In 1996, French law converted France Telecom - now known as Orange - into a public limited company ahead of its listing on the stock exchange. Consequently, the company set its contribution to France for employee pensions at the same rate its competitors pay into social security and other benefits taxes, and also made a one-time payment of about $6 billion for future retirement costs.
Years later, the European Commission found the financing measure complied with competition rules, but conditionally: the measure constituted state aid because it temporarily reduced France Telecom's contribution to France during the conversion, and what it did pay was actually less than what its competitors paid into the social security scheme.

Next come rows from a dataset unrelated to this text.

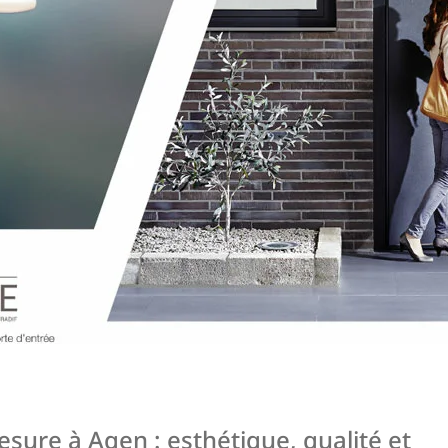
esure à Agen : esthétique, qualité et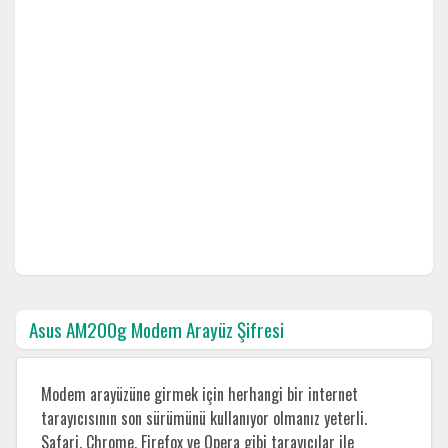
Asus AM200g Modem Arayüz Şifresi
Modem arayüzüne girmek için herhangi bir internet
tarayıcısının son sürümünü kullanıyor olmanız yeterli.
Safari, Chrome, Firefox ve Opera gibi tarayıcılar ile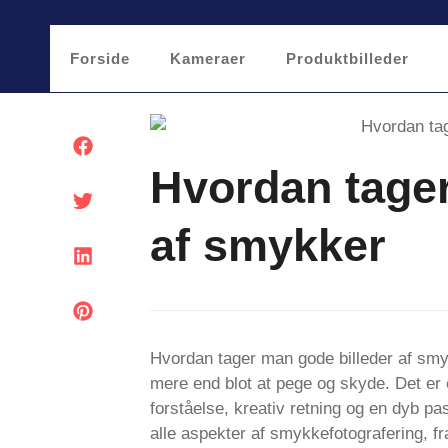
Forside
Kameraer
Produktbilleder
Hvordan tager
af smykker
Hvordan tager man gode billeder af sm
mere end blot at pege og skyde. Det er
forståelse, kreativ retning og en dyb pa
alle aspekter af smykkefotografering, fr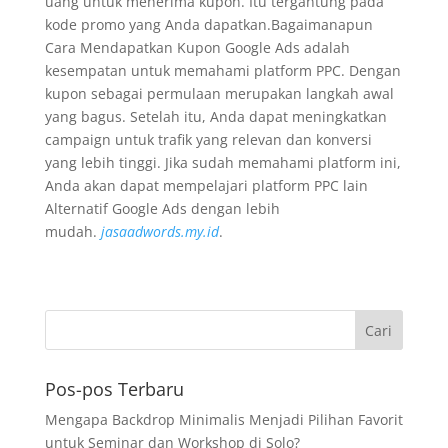
uang untuk menerima kupon. Itu tergantung pada
kode promo yang Anda dapatkan.Bagaimanapun
Cara Mendapatkan Kupon Google Ads adalah
kesempatan untuk memahami platform PPC. Dengan
kupon sebagai permulaan merupakan langkah awal
yang bagus. Setelah itu, Anda dapat meningkatkan
campaign untuk trafik yang relevan dan konversi
yang lebih tinggi. Jika sudah memahami platform ini,
Anda akan dapat mempelajari platform PPC lain
Alternatif Google Ads dengan lebih
mudah.
jasaadwords.my.id
.
Pos-pos Terbaru
Mengapa Backdrop Minimalis Menjadi Pilihan Favorit
untuk Seminar dan Workshop di Solo?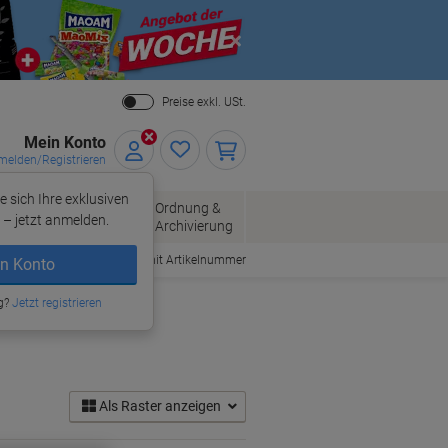
Close
Preise exkl. USt.
Mein Konto
elden/Registrieren
e sich Ihre exklusiven
ersand
Ordnung &
Bürobedarf
– jetzt anmelden.
Archivierung
Bestellen mit Artikelnummer
n Konto
g?
Jetzt registrieren
Als Raster anzeigen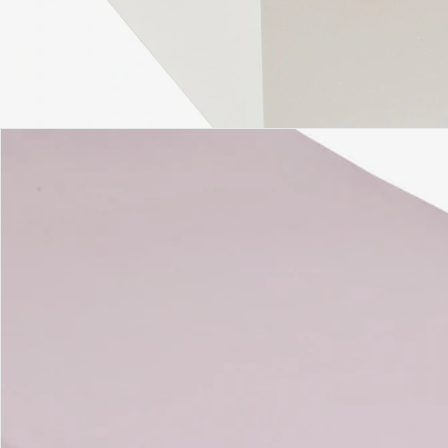
Hinweise, Siegel & Hersteller
Bewertungen
Bestellung & Lieferung
Retoure & Reklamation
Gutscheine & Aktionen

Specifically, the financing measure didn't pay into the unemployment scheme since France Telecom employees were considered government employees at the time and couldn't be fired under French law. But the commission ordered France to include financing of risks not shared by France Telecom employees and the competition's employees in order to level the playing field.
France Telecom appealed to the European General Court seeking to annul the commission's finding that the financing measure constituted state aid. The court declined, leading to a final appeal before the European Court of Justice.
In a 9-page ruling issued Wednesday, the Luxembourg-based high court said because the arrangements for France Telecom's retirement pensions - involving civil servants - are different than those of its competitors in the private sector, the funding measure reduced the company's social security costs and conferred an economic advantage.
Furthermore, the high court found the advantage was selective since the law creating the funding measure only applied to France Telecom and could have distorted competition. And as to the $6 billion payment to fund future costs, the court held it wasn't designed equalize the company's contributions and social security costs paid by its competitors and cannot be considered to have done so.